Fino al 1965, e dunque per più di un secolo, nessuna nuova edizione dell’ Ultimo uomo venne data alle stampe,6 ma poi si è avverato quanto aveva profeticamente affermato il critico Richard Garnett alla fine del secolo scorso: «quando L’ultimo uomo verrà ripubblicato apparirà al mondo come un’opera nuova».7 La critica recente ha infatti letteralmente riscoperto questo romanzo e lo considera oggi un’opera straordinariamente moderna, nata dalla percezione lucida e impietosa delle contraddizioni culturali e politiche del primo Ottocento, un testo sovversivo che mette in scena la fine di una civiltà che su quei presupposti si era fondata. L’idea di famiglia, di Stato, di religione propria dell’episteme romantica viene attaccata nella visione apocalittica di una donna che appare oggi non certo una sopravvissuta, come lei stessa ebbe a definirsi, e neppure «l’ultima donna» di cui la critica del tempo si era beffata, ma al contrario un’anticipatrice.
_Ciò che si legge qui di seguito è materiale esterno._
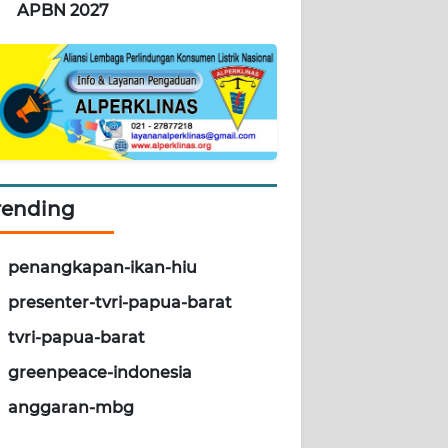
APBN 2027
rending
penangkapan-ikan-hiu
presenter-tvri-papua-barat
tvri-papua-barat
greenpeace-indonesia
anggaran-mbg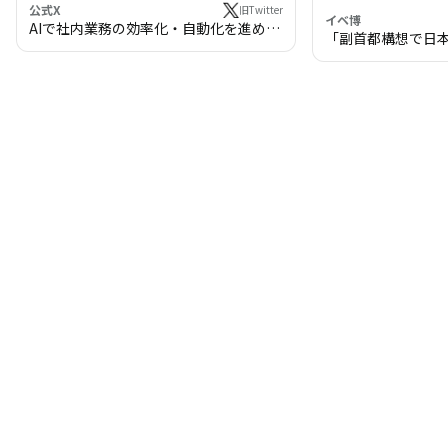
公式X
旧Twitter
イベ博
AIで社内業務の効率化・自動化を進めま
「副首都構想で日
せんか？
わる!? 万博・IR
の将来像」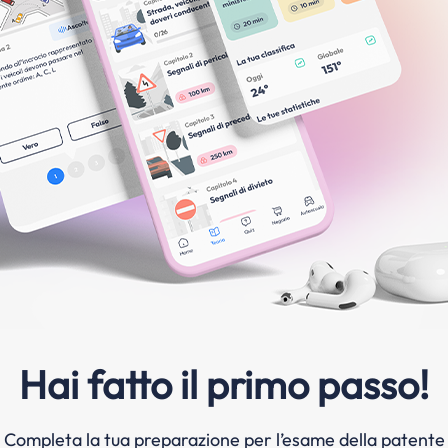
Hai fatto il primo passo!
Completa la tua preparazione per l’esame della patente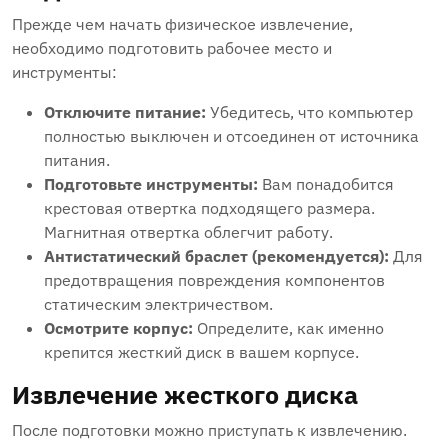
Прежде чем начать физическое извлечение‚
необходимо подготовить рабочее место и
инструменты:
Отключите питание:
Убедитесь‚ что компьютер
полностью выключен и отсоединен от источника
питания.
Подготовьте инструменты:
Вам понадобится
крестовая отвертка подходящего размера.
Магнитная отвертка облегчит работу.
Антистатический браслет (рекомендуется):
Для
предотвращения повреждения компонентов
статическим электричеством.
Осмотрите корпус:
Определите‚ как именно
крепится жесткий диск в вашем корпусе.
Извлечение жесткого диска
После подготовки можно приступать к извлечению.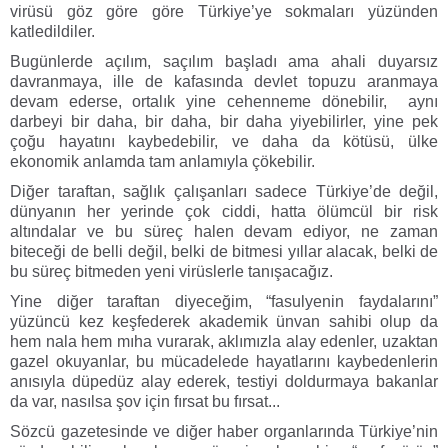
virüsü göz göre göre Türkiye’ye sokmaları yüzünden
katledildiler.
Bugünlerde açılım, saçılım başladı ama ahali duyarsız
davranmaya, ille de kafasında devlet topuzu aranmaya
devam ederse, ortalık yine cehenneme dönebilir, aynı
darbeyi bir daha, bir daha, bir daha yiyebilirler, yine pek
çoğu hayatını kaybedebilir, ve daha da kötüsü, ülke
ekonomik anlamda tam anlamıyla çökebilir.
Diğer taraftan, sağlık çalışanları sadece Türkiye’de değil,
dünyanın her yerinde çok ciddi, hatta ölümcül bir risk
altındalar ve bu süreç halen devam ediyor, ne zaman
biteceği de belli değil, belki de bitmesi yıllar alacak, belki de
bu süreç bitmeden yeni virüslerle tanışacağız.
Yine diğer taraftan diyeceğim, “fasulyenin faydalarını”
yüzüncü kez keşfederek akademik ünvan sahibi olup da
hem nala hem mıha vurarak, aklımızla alay edenler, uzaktan
gazel okuyanlar, bu mücadelede hayatlarını kaybedenlerin
anısıyla düpedüz alay ederek, testiyi doldurmaya bakanlar
da var, nasılsa şov için fırsat bu fırsat...
Sözcü gazetesinde ve diğer haber organlarında Türkiye’nin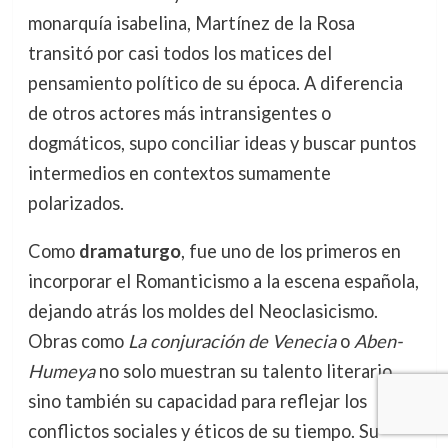
monarquía isabelina, Martínez de la Rosa
transitó por casi todos los matices del
pensamiento político de su época. A diferencia
de otros actores más intransigentes o
dogmáticos, supo conciliar ideas y buscar puntos
intermedios en contextos sumamente
polarizados.
Como
dramaturgo
, fue uno de los primeros en
incorporar el Romanticismo a la escena española,
dejando atrás los moldes del Neoclasicismo.
Obras como
La conjuración de Venecia
o
Aben-
Humeya
no solo muestran su talento literario,
sino también su capacidad para reflejar los
conflictos sociales y éticos de su tiempo. Su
Con questa opera Mary Shelley ha infatti contribuito a fondare quel filone di scrittura fantastica al femminile che rappresenta metaforicamente sulla pagina la fine della civiltà e che sarebbe arrivata fino ai nostri giorni e agli esiti narrativi di Angela Carter e Ursula Le Guin. Potremmo definirla una narrativa gotica più avanzata rispetto a quella delle scrittrici di romanzi neri di fine ‘700, perché non si limita a esprimere i fantasmi del rimosso e la paura che li accompagna, ma dà corpo a questi fantasmi e li trasforma in figure reali, se pure metaforiche, che sul reale agiscono provocando tangibili e spesso catastrofiche conseguenze; pur utilizzando le strategie narrative del fantastico, l’autrice dell’Ultimo uomo non si allontana molto dal presente, anzi lo rappresenta esasperandone i tratti più negativi e, con una critica che nasce da un’oscura e inconsapevole ribellione dietro cui sentiamo la voce della grande rivoluzionaria Mary Wollstonecraft, ne decostruisce i modelli culturali, certo anche per questo suscitando una particolare avversione nella critica ufficiale del suo tempo.8

OLTRE IL ROMAN À CLEF

«L’ultimo uomo! Sì, posso ben descrivere i sentimenti di quell’essere solitario, dato che io stessa mi sento come l’ultima sopravvissuta di una amata specie, tutti i miei compagni essendo morti prima di me».9 Così scriveva Mary Shelley nel suo diario il 14 maggio 1824, implicitamente fornendo al lettore una chiave di lettura del romanzo che stava scrivendo. Ma l’identificazione dell’autrice con il protagonista del suo romanzo, l’ultimo uomo che sopravvive a tutta la specie umana progressivamente decimata da una apocalittica epidemia di peste, come vedremo è solo una, la più facile e immediata, delle molte chiavi di lettura di questo complesso testo narrativo; e se dal livello delle corrispondenze letterali tra pagina letteraria ed esperienza vissuta si può partire prima di inoltrarci nei complessi meandri della scrittura shelleyana, diremo subito che L’ultimo uomo è molto di più di un roman à clef, ed esprime la percezione di una tragedia che dal piano personale si allarga fino ad abbracciare la sorte dell’umanità intera.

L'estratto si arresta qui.